Black Button also recently dove into the RTD market with a Can Bee cocktail made with its gin, lemon juice and local honey, aimed at a younger consumer who wants transportable drinks that reflect their principles. “A portion of every sale will go to the Xerces Society, which manages the largest pollinator conservation program in the world,” says Vegvari. “The entire ethos of Black Button is based on making delicious things that support our community and help the world, and we’re finding that this really resonates with consumers.”

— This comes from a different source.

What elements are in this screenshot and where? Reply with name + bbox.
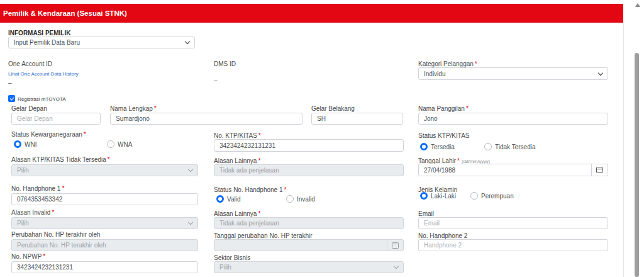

Wolf Spirits’ Luchini, meanwhile, brought Durango, Mexico’s Bosscal Mezcal under his brand’s umbrella when he tasted the spirit and sensed its promise but knew it needed a complete branding overhaul to resonate in the U.S. market. “The product is incredible,” says Luchini. “It’s made by a fourth-generation mezcalero named Uriel Simental Enriquez. He hand-selects mountain-grown durangensis agaves, and the distiller cooks the agave in traditional ovens lined with volcanic rocks. They were selling 200 cases a year, and I knew that if we changed the color of the glass and label and communicated the story through the label, it would resonate. We added the phrase ‘Mountain to Market’ and shared a simplified version of the epic legend of mezcal,” which involves a mythological agave spirit, a renegade rabbit and the deity Mayahuel.
In just one month, since launching in May 2021, the brand sold 2,500 cases and landed in Total Wines and Whole Foods. “It was purely packaging,” says Luchini. “Nothing about the product itself changed.”